▶ **TRY IT**
What lines of the data below hold the string "Toyota"? Copy each one.

▶ **AVAILABLE DATA**

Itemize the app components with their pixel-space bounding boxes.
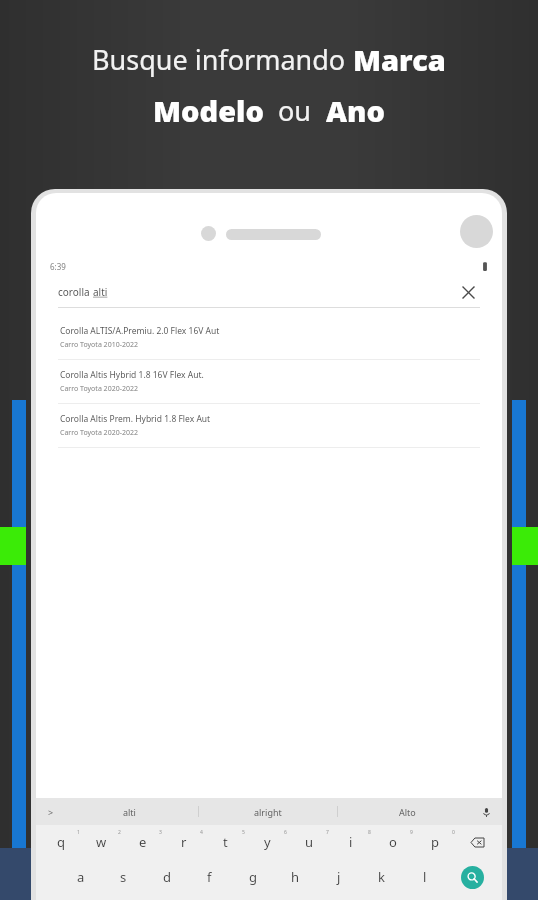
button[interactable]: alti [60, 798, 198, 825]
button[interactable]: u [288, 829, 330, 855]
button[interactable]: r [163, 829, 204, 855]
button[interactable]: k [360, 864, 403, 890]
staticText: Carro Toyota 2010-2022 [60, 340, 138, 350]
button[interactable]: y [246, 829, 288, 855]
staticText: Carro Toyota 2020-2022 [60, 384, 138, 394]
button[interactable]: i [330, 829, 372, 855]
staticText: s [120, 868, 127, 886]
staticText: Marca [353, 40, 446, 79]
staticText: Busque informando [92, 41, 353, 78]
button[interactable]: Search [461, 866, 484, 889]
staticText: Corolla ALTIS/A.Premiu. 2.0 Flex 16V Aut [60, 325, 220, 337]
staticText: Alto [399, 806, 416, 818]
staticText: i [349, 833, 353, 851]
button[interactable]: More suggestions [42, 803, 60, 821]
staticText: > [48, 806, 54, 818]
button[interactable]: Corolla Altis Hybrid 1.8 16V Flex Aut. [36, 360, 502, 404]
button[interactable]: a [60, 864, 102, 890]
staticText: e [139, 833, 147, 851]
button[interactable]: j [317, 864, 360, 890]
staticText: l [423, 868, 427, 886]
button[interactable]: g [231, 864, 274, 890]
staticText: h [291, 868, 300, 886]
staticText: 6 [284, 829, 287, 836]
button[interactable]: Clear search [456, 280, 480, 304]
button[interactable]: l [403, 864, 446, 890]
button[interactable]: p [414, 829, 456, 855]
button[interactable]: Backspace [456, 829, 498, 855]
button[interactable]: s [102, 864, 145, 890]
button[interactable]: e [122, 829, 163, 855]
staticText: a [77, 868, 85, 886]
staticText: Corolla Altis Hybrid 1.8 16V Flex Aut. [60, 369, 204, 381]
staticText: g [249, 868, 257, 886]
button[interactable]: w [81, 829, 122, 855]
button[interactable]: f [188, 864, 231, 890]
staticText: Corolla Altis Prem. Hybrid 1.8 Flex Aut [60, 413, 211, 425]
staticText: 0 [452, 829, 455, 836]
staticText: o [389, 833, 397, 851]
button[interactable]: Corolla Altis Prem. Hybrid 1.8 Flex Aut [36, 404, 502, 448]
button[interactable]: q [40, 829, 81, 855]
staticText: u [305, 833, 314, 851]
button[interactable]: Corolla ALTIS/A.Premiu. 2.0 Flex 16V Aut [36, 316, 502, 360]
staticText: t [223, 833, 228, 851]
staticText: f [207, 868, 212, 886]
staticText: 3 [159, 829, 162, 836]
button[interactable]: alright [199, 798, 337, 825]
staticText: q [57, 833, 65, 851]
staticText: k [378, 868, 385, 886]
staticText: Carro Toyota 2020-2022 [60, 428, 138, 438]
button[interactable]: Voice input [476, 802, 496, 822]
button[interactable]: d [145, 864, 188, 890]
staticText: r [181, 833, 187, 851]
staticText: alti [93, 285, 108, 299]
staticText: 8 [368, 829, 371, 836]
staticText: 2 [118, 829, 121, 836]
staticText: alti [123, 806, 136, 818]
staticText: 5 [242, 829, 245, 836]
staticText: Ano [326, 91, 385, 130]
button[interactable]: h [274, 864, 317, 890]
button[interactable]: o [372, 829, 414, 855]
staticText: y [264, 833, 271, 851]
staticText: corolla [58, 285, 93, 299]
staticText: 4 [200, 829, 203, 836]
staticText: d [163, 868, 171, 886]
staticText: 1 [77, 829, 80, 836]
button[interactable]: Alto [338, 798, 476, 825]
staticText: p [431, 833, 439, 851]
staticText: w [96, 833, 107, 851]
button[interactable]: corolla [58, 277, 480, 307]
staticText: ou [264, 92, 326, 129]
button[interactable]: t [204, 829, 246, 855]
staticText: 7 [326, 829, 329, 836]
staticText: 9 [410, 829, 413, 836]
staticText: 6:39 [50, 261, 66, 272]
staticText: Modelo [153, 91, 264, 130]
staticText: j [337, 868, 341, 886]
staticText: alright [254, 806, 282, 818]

▶ **REPLY TO THE EXERCISE**
staticText: Carro Toyota 2010-2022 [60, 340, 138, 350]
staticText: Carro Toyota 2020-2022 [60, 384, 138, 394]
staticText: Carro Toyota 2020-2022 [60, 428, 138, 438]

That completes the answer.